The  two trials are taking place at the same time, which invites a comparison. Thierry Cruvellier, editor of Swiss NGO Fondation Hirondelle’s website justiceinfo.netExternal link (for transparency, this author also contributes to that website) said it is too early to compare the outcome of the trials, but adds the pre-trial phases already highlight “two different methods of work and speed”.

It has taken the Finns some two and a half years since the start of investigations and only a year after Massaquoi’s arrest to bring the case to trial, whereas the Swiss have taken much longer in the Kosiah case. Furthermore,  Finnish investigators travelled  to Liberia several times, which the Swiss never did. The Finnish court is now holding an important part of the trial in Liberia. “That puts the Swiss a bit to shame,” said Cruvellier, who is currently in Liberia following the Finnish court. “Or at least it raises serious questions about their delays and claims that they couldn’t investigate in Liberia.”

Asked to respond, the Swiss Office of the Attorney General (OAG), which handled investigation and prosecution, replied: “Due to different legal frameworks and systems, we refrain from comparisons with other countries.  In general terms, the OAG closely follows the developments in international criminal law at States level and at the level of international tribunals.”

The Finnish model?

It’s not just the Swiss who have been slow, said Cruvellier. The Belgians also have a case related to war crimes in Liberia, but almost seven years after opening the investigation still have not started a trialExternal link. Only the French, who are investigating a Liberian arrested in 2018External link, have investigated on the ground like the Finns.

Werner, who is at the Swiss court trial, says “every country has its approach”, but agrees the Finnish process is “cutting edge”, “an example of speed and efficiency”. He also argues going to the field allows for a better understanding of the case.
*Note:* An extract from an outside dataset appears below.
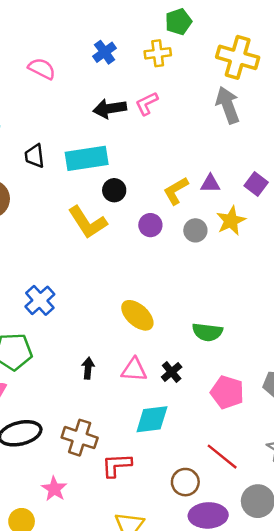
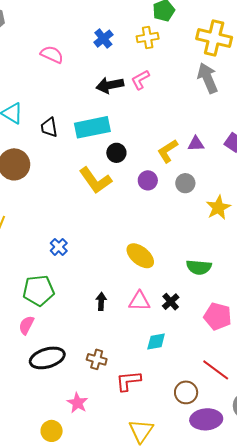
yellow star: (231, 221) -> (218, 208), moved
blue cross: (40, 300) -> (59, 247), size x0.7
cyan diamond: (152, 419) -> (156, 342), size x0.7
brown cross: (80, 438) -> (97, 359), size x0.7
This has been the Finnish approach from the outset, according to Cruvellier. It has allowed the court to get a sense of the sites they are dealing with and the local living conditions. In their first week in Liberia, the Finns visited alleged crime sites in the extreme north of Liberia, near the Sierra Leonean border. Though evidence of the war has vanished, they say this experience has helped them better understand what they are dealing with as they start hearing some 50 witnesses in the Liberian capital Monrovia.

Impact in Liberia

Meanwhile, the Swiss Federal Criminal Court in Bellinzona continues its hearings of some 15 Liberian victims and witnesses.

So what could be the impact of the trials in Liberia? The country had a Truth and Reconciliation Commission from 2005-2010, which recommended setting up a national war crimes court. With people allegedly linked to atrocities during the  civil wars still in power, this has never materialised. The subject continues to be politically sensitive. “But the debate has got more traction in the last two years,” Cruvellier said, “and these European trials have given new meaning to the debate.”

Werner agrees. “I think it has really brought the issue back on how Liberia should deal with the crimes of the civil wars and the issue of impunity,” he said. “The six Liberian witnesses who testified in Switzerland last week all told the Swiss judges they testified because they want justice.”